Datasheets for Datasets

Timnit Gebru, Jamie Morgenstern, Briana Vecchione, Jennifer Wortman Vaughan, Hanna Wallach, Hal Daumé, and Kate Crawford. 2018. Datasheets for Datasets. http://arxiv.org/abs/1803.09010

Summary

In an effort to mitigate the lack of dataset documentation, Gebru et al. propose "datasheets" inspired by more robust documentation standards in the electronics industry. Datasheets are meant to improve transparency and accountability and be useful to both dataset creators and dataset consumers.

Key Concepts

Proposed Benefits

Dataset Consumers
To encourage reflection on the process of creating, distrubuting, and maintaining a dataset (including benefits and harms).

Dataset Creators
To have information about the dataset to make more informed decisions about its use.

Questions

The authors offer guiding questions towards creating datasheets for datasets.

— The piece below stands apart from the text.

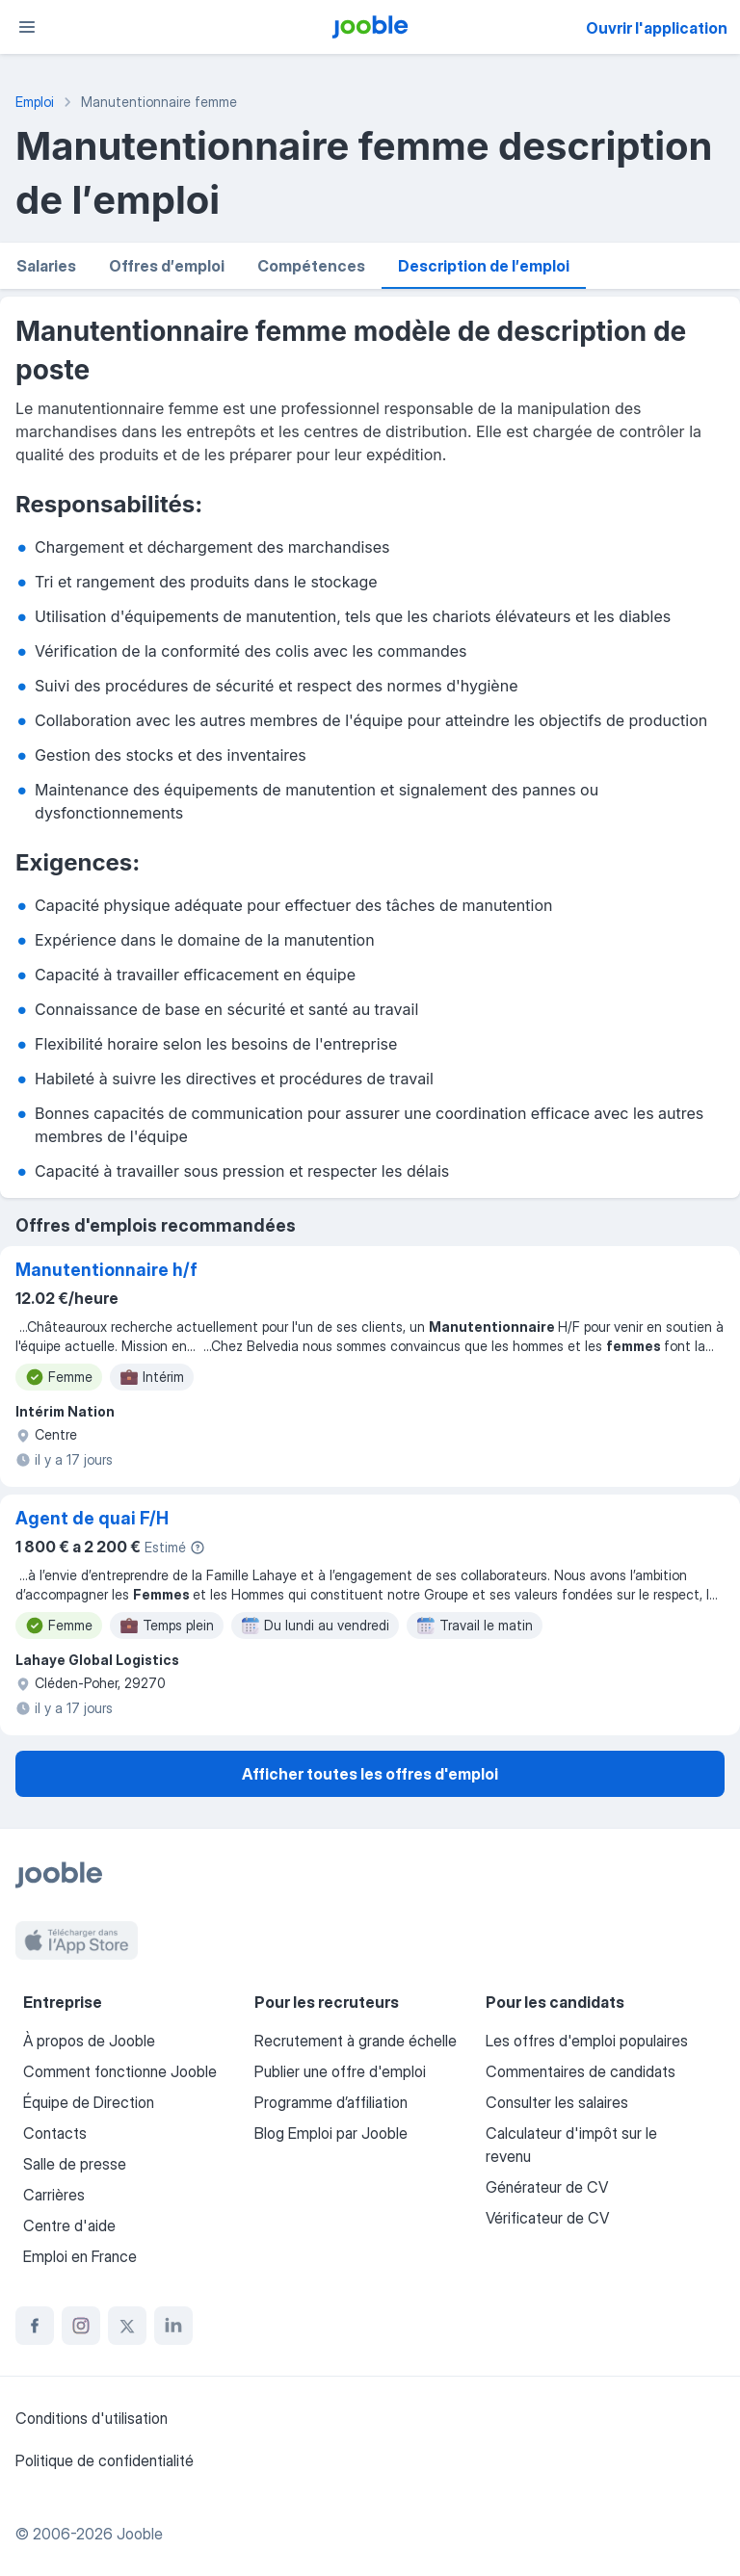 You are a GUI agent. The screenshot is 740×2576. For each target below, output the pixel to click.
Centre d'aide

  • Motivations: Describe the motivations for creating the dataset, including funding, any specific tasks the authors had in mind, and who the authors are.
  • Composition: Describe the composition of the dataset, like what kinds of data are in it, how it was collected, whether labels are associated with the data, and whether the dataset contains sensitive information.
  • Collection Process: Describe the data collection process, like how the data was collected, where or who is was collected from, who was involved in the collection process, and, if people are involved, if consent was given for the data to be collected.
  • Processing: Whether the data was process or labelled and how it was done.
  • Uses: The tasks the dataset is intended to be used for, how it has already been used, and limitations of use.
  • Distribution: How the dataset will be distributed and to who, and any restrictions on distribution.
  • Maintenance: Who and how the dataset will be maintained, and if and how others will be able to build on it.